Le goût de l’héroïque et du passionnel
Qui flotte autour des corps, des sons, des foules vives,
Touche avec la brûlure et la saveur du sel
Mon cœur tumultueux et mon âme excessive...

Loin des simples travaux et des soucis amers,
J’aspire hardiment la chaude violence
Qui souffle avec le bruit et l’odeur de la mer ;
Je suis l’air matinal d’où s’enfuit le silence ;

L’aurore qui renaît dans l’éblouissement,
La nature, le bois, les houles de la rue
M’emplissent de leurs cris et de leurs mouvemens ;
Je suis comme une voile où la brise se rue.

Ah ! vivre ainsi les jours qui mènent au tombeau.
Avoir le cœur gonflé comme le fruit qu’on presse
Et qui laisse couler son arôme et son eau ;
Loger l’espoir fécond et la claire allégresse !

Serrer entre ses bras le monde et ses désirs
Comme un enfant qui tient une bête retorse,
Et qui mordu, saignant, est ivre du plaisir
De sentir contre soi sa chaleur et sa force.

Accoutumer ses yeux, son vouloir et ses mains
A tenter le bonheur que le risque accompagne ;
Habiter le sommet des sentimens humains
Où l’air est âpre et vif comme sur la montagne,

Être ainsi que la lune et le soleil levant
Les hôtes du jour d’or et de la nuit limpide ;
Être le bois touffu qui lutte dans le vent
Et les flots écumeux que l’ouragan dévide !

La joie et la douleur sont de grands compagnons,
Mon âme qui contient leurs battemens farouches
Est comme une pelouse où marchent des lions...
J’ai le goût de l’azur et du vent dans la bouche.

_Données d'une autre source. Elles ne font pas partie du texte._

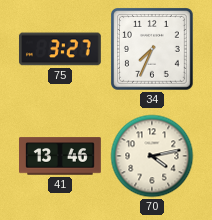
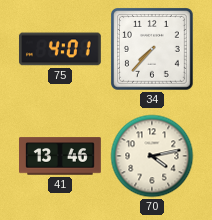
75: 3:27 -> 4:01
34: 7:34 -> 7:37
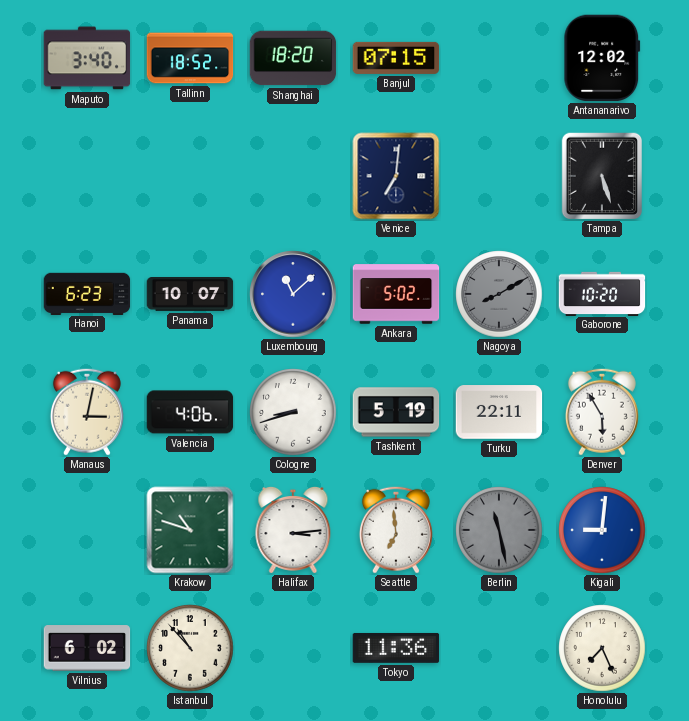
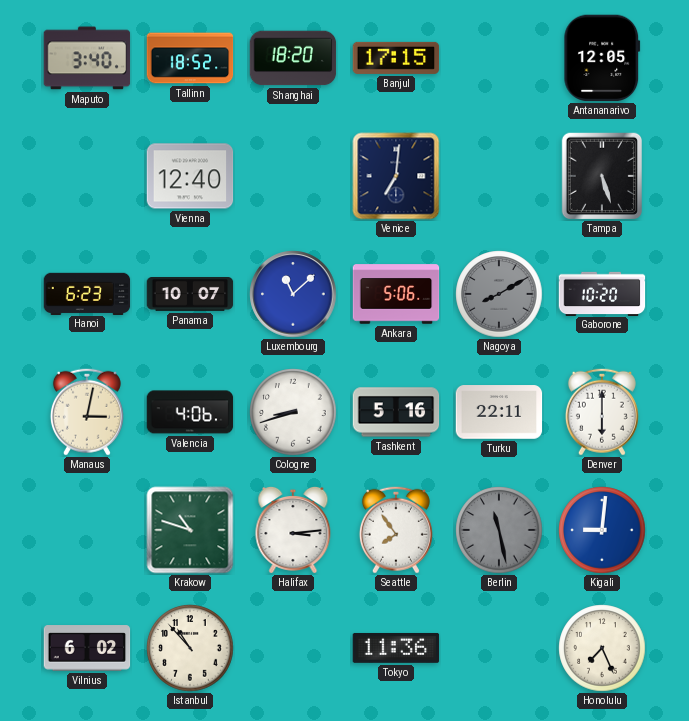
Banjul: 07:15 -> 17:15
Antananarivo: 12:02 -> 12:05
Vienna: none -> 12:40
Ankara: 5:02 -> 5:06
Tashkent: 5:19 -> 5:16
Denver: 5:55 -> 6:00
Seattle: 6:59 -> 7:54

Et c’est aussi l’extase et la pleine vigueur
Que de mourir un soir, vivace, inassouvie,
Lorsque le désir est plus large que le cœur
Et le plaisir plus rude et plus fort que la vie...



LA NATURE ET L’HOMME


Nature, je reviens à vous sur toutes choses.
Je vous revois, je vous reprends, je me repose
Comme un promeneur las retrouve sa maison,
— Je ne veux plus aimer que vos quatre saisons
Qui sont toute la joie et toute l’innocence ;
Nature, rendez-nous les matins de l’enfance ;
La vie était heureuse et pleine de vigueur,
L’air abondant et vif se donnait comme un cœur ;
La route était si grande et pourtant familière.
Au travers des fourrés et des fossés, le lierre
Se traînait pour venir ramper sur le chemin ;
L’herbe fleurie était à la hauteur des mains.
On était près du champ, du sable, des insectes ;
Le buisson de lilas que la rosée humecte
Laissait pleuvoir sur nous ses bourgeons et son eau,
On était un feuillage où chantaient des oiseaux ;
A force de toucher et d’aimer la verdure
On connaissait très bien toutes les découpures

Des plantes qui luisaient au gazon du jardin.
On était attendri de voir que, sans dédain,
Les arbres supportaient autour des branches torses
Les petites fourmis qui couraient sur l’écorce.
Le bois jetait au loin ses parfums et son bruit ;
Comme les pépins sont enveloppés du fruit
Nos cœurs étaient vêtus de ta chair odorante.
Tu ne faisais pas peur, Nature aux mains offrantes.
Notre candeur plaisait à ta simplicité ;
Tu nous laissais jouer sans crainte avec l’été
Et mordre tes bourgeons, ton herbe, ton feuillage
Comme font les chevreaux qu’on mène au pâturage.
Parfois dans la douceur auguste de ta paix
Une branche de ronce ou de mûrier rompait.
Quand nous avions beaucoup parcouru les ravines,
On ne se faisait pas de mal à tes épines.
On pressait contre soi la haie et le buisson
Pour détacher la feuille où le colimaçon
Avait posé sa ronde et luisante coquille.
On cueillait tes pavots, tes bleuets, tes jonquilles,
On croyait que ton ciel et que ton mois de mai
Avaient un cœur soigneux et chaud qui nous aimait.
Et que ton âme simple et bonne était encline
A fleurir et verdir les petites collines ;
On vivait confiant et serré contre toi
Comme les nids qui sont au soleil sous les toits...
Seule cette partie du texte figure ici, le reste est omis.